*** Opening INFORMATION PROVIDED ***

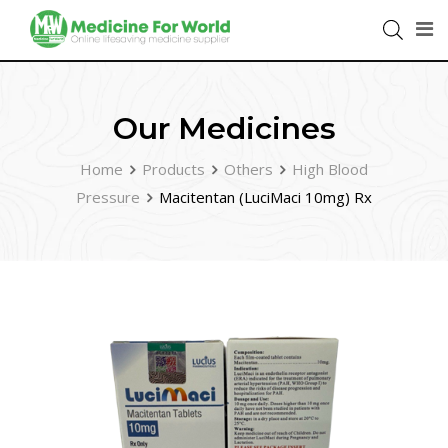
Our Medicines
Home
Products
Others
High Blood
Pressure
Macitentan (LuciMaci 10mg) Rx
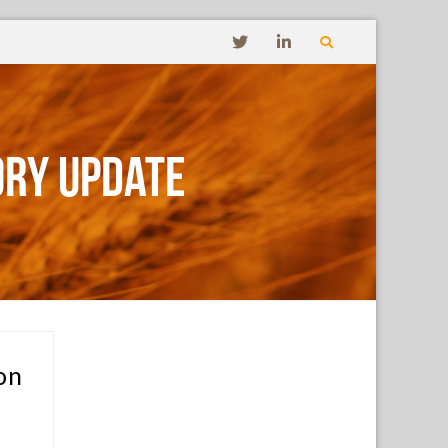
ory Update
on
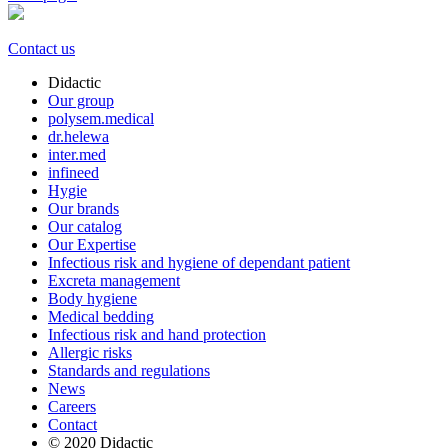
Contact us
Didactic
Our group
polysem.medical
dr.helewa
inter.med
infineed
Hygie
Our brands
Our catalog
Our Expertise
Infectious risk and hygiene of dependant patient
Excreta management
Body hygiene
Medical bedding
Infectious risk and hand protection
Allergic risks
Standards and regulations
News
Careers
Contact
© 2020 Didactic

*** Closing INFORMATION PROVIDED ***

Leave out the pictures and output every record above precisely as given.

Our Medicines
Home
Products
Others
High Blood
Pressure
Macitentan (LuciMaci 10mg) Rx
ory Update
on
Contact us
Didactic
Our group
polysem.medical
dr.helewa
inter.med
infineed
Hygie
Our brands
Our catalog
Our Expertise
Infectious risk and hygiene of dependant patient
Excreta management
Body hygiene
Medical bedding
Infectious risk and hand protection
Allergic risks
Standards and regulations
News
Careers
Contact
© 2020 Didactic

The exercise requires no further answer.